Obviously, it's amazing what they accomplished and they really kind of brought a lot of this to the world.
So they deserve a lot of credit for that.
I think Elon, along with Sam, both deserve credit for building that team early on.
No question.
It was at a non-profit open.
And then you turn it to profit.
And then that's where the feud took place between the two of them.
It's unfortunate.
I think these feuds are not productive for our society, but I understand where Elon's coming from.
And I hope they make it work for everyone.
I get his argument.
I totally get Elon's argument.
else are you along with who what else is it that you know i had a call with uh uh my banker i said listen send me the top 10 nuclear companies out there that are finding ways to tap into the nuclear energy And then I said, okay, we looked at some of them, made a decision.
We had a call with their, and then I said, let's look into these three companies, which we did.
And it's done fairly well.
But for you, you're in this world.
What else are you seeing?
Yeah, no, our friends at Founders Fund have a company with a really talented guy building nuclear fuel as well.
I mean, making sure you have that in America.

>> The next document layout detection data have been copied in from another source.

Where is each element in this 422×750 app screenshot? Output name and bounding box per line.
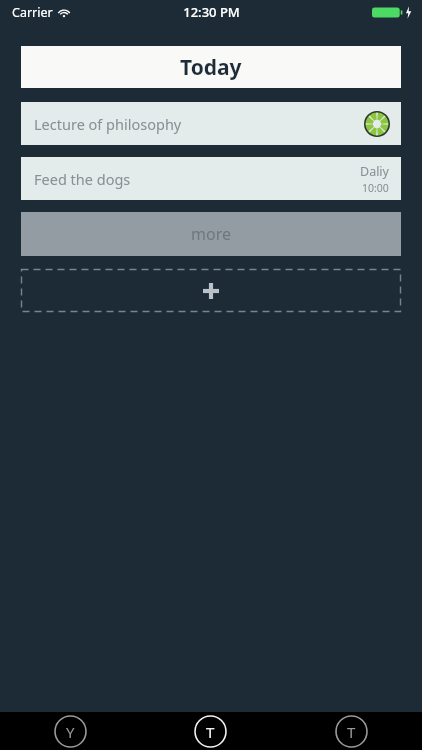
button[interactable]: Today — [21, 46, 401, 88]
staticText: 10:00 — [362, 181, 389, 195]
staticText: Lecture of philosophy — [34, 114, 364, 134]
staticText: Daliy — [360, 163, 389, 180]
button[interactable]: Add task — [21, 269, 401, 312]
button[interactable]: Feed the dogs — [21, 157, 401, 200]
staticText: 12:30 PM — [183, 3, 240, 21]
staticText: T — [206, 722, 215, 742]
button[interactable]: Yesterday — [0, 712, 140, 750]
button[interactable]: Tomorrow — [281, 712, 422, 750]
staticText: more — [191, 223, 231, 245]
staticText: Feed the dogs — [34, 169, 360, 189]
staticText: Today — [180, 53, 242, 82]
staticText: Carrier — [12, 4, 53, 21]
button[interactable]: Lecture of philosophy — [21, 102, 401, 145]
staticText: Y — [66, 722, 75, 742]
button[interactable]: Today — [140, 712, 281, 750]
staticText: T — [347, 722, 356, 742]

It's really important to do.
And we're looking into that space.
It's, you know, it's interesting because Elon says all you need is solar energy, which is, which is true at the extreme.
But I think we did kind of screw up the regulation on the nuclear space.
I love the fact that the Department of War is trying to do more of that now, too.
So I think that's a good thing to be doing.
You know, the areas that I'm most bullish on.
So in America right now, we have $5 trillion of wages in our services economy.
That's like every type of service.
And at about 40% of that, in an over $2 trillion area, we've already seen you could double or triple the productivity, at least double, if not triple the productivity.
So this is in companies that we're exposed to.
And it's like the back end of a law firm helping it.
It's like the back end of logistics payments.
It's like healthcare billing.
Healthcare billing sounds small and boring.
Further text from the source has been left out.